Het bestreden vonnis, dat bij het berekenen van verweerders huishoudelijke schade rekening weigert te houden met het aandeel “persoonlijk onderhoud” van het slachtoffer dat door het huishouden uitgespaard wordt, kent de verweerder een vergoeding toe die de werkelijk geleden schade te boven gaat en schendt derhalve de in het middel bedoelde wetsbepalingen.
Het middel is gegrond.
Overige grieven
Er bestaat geen grond tot onderzoek van de overige middelen, die niet kunnen lei-den tot ruimere vernietiging.
Dictum
Het Hof,
Vernietigt het bestreden vonnis, in zoverre het uitspraak doet over de huishoude-lijke schade van de verweerder en over de kosten van het hoger beroep.
Beveelt dat van dit arrest melding zal worden gemaakt op de kant van het gedeel-telijk vernietigde vonnis.
Houdt de kosten aan en laat de beslissing daaromtrent aan de feitenrechter over.
Verwijst de aldus beperkte zaak naar de rechtbank van eerste aanleg Waals-Brabant, zitting houdende in hoger beroep.
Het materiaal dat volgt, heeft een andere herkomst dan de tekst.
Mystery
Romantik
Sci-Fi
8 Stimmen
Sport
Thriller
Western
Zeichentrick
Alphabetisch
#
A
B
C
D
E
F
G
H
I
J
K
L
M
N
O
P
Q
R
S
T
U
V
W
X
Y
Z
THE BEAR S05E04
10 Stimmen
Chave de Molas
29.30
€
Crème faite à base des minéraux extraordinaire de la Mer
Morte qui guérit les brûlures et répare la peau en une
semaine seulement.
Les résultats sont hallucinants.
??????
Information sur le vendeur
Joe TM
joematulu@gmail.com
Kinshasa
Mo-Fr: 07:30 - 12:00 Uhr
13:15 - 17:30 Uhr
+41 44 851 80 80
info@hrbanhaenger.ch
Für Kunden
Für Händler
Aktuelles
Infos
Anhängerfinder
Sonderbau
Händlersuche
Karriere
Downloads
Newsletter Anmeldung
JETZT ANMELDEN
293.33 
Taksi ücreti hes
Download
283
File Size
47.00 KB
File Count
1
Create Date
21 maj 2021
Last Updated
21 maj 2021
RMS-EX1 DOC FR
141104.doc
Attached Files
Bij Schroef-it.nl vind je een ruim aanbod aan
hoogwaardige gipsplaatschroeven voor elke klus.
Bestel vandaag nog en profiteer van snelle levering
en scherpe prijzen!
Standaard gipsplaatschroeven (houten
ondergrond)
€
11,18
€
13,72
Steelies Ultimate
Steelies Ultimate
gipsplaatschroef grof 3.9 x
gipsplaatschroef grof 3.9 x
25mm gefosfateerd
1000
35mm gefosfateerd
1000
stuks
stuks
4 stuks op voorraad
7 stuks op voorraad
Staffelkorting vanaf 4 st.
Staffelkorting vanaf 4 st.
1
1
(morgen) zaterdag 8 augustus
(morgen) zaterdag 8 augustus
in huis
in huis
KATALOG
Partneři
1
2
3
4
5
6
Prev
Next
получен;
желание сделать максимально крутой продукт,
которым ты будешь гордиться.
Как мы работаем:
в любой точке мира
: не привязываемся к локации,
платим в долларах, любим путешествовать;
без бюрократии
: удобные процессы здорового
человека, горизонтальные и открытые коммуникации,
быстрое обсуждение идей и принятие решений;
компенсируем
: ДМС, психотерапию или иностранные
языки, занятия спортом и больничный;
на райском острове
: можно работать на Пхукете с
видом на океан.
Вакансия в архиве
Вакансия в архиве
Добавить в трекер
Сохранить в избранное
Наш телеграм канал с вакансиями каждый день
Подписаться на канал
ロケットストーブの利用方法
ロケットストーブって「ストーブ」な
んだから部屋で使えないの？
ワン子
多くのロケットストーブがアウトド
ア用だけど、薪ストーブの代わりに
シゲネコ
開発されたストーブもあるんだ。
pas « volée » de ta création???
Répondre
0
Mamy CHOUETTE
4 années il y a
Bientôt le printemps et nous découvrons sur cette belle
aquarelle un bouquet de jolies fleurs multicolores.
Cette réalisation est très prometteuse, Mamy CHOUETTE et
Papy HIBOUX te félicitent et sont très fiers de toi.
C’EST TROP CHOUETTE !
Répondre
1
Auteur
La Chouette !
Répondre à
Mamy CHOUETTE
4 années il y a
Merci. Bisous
Aldus geoordeeld door het Hof van Cassatie, eerste kamer, te Brussel, door afde-lingsvoorzitter Christian Storck, raadsheer Didier Batselé, afdelingsvoorzitter Albert Fettweis, de raadsheren Michel Lemal en Sabine Geubel, en in openbare terechtzitting van 5 maart 2015 uitgesproken door afdelingsvoorzitter Christian Storck, in aanwezigheid van advocaat-generaal Thierry Werquin, met bijstand van griffier Patricia De Wadripont.